• Work required: Working through the lines below, return each one that holds "света".

• Data for analysis:
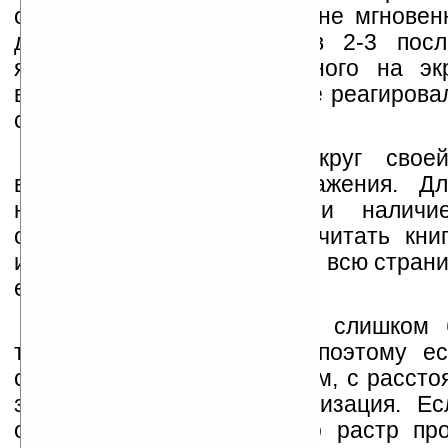
освещённости происходит не мгновен
даёт задержку секунды в 2-3 посл
яркости света, направленного на эк
видимости, чтобы датчик не реагирова
света.
Поворот планшета вокруг свое
вызывает поворот изображения. Д
некоторыми приложениями наличи
очень удобно: например, читать кни
именно так, когда вы видите всю страни
её.
Разрешение экрана не слишком 
такого размера дисплея, поэтому ес
склонившись над планшетом, с рассто
заметна некоторая пикселизация. Ес
отдалиться от дисплея, то растр про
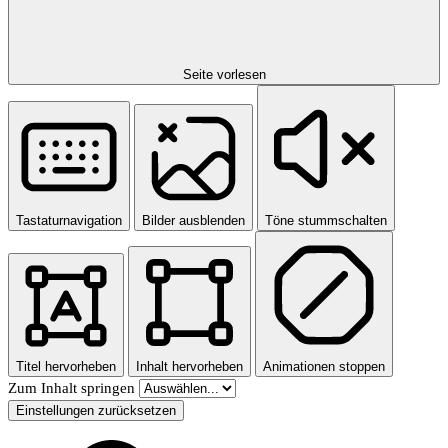
Seite vorlesen
Tastaturnavigation
Bilder ausblenden
Töne stummschalten
Titel hervorheben
Inhalt hervorheben
Animationen stoppen
Zum Inhalt springen
Einstellungen zurücksetzen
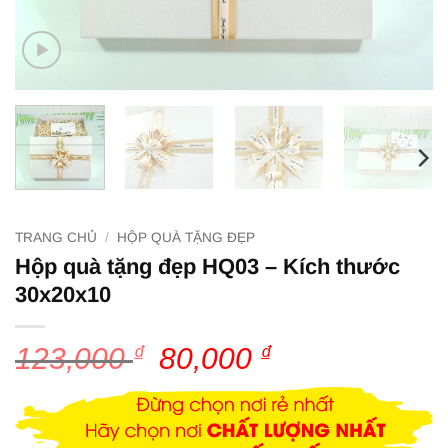
TRANG CHỦ
/
HỘP QUÀ TẶNG ĐẸP
Hộp quà tặng đẹp HQ03 – Kích thước
30x20x10
123,000
₫
Giá
80,000
₫
Giá
gốc
hiện
là:
tại
123,000 ₫.
là:
80,000 ₫.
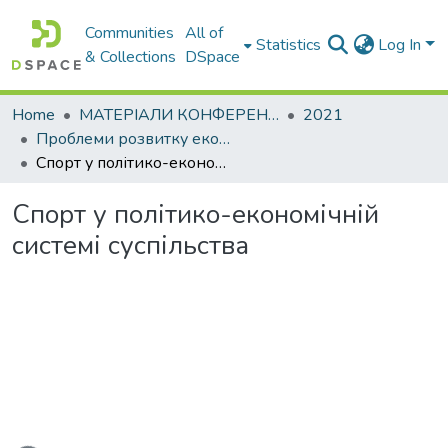
Communities
All of
Statistics
Log In
& Collections
DSpace
Home
МАТЕРІАЛИ КОНФЕРЕНЦІЙ
2021
Проблеми розвитку економіки підприємства: погляд молоді
Спорт у політико-економічній системі суспільства
Спорт у політико-економічній
системі суспільства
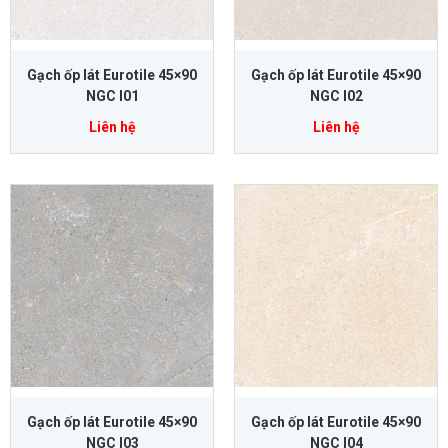
Gạch ốp lát Eurotile 45×90
Gạch ốp lát Eurotile 45×90
NGC I01
NGC I02
Liên hệ
Liên hệ
Gạch ốp lát Eurotile 45×90
Gạch ốp lát Eurotile 45×90
NGC I03
NGC I04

• Answer to this problem:
яркости света, направленного на эк
света.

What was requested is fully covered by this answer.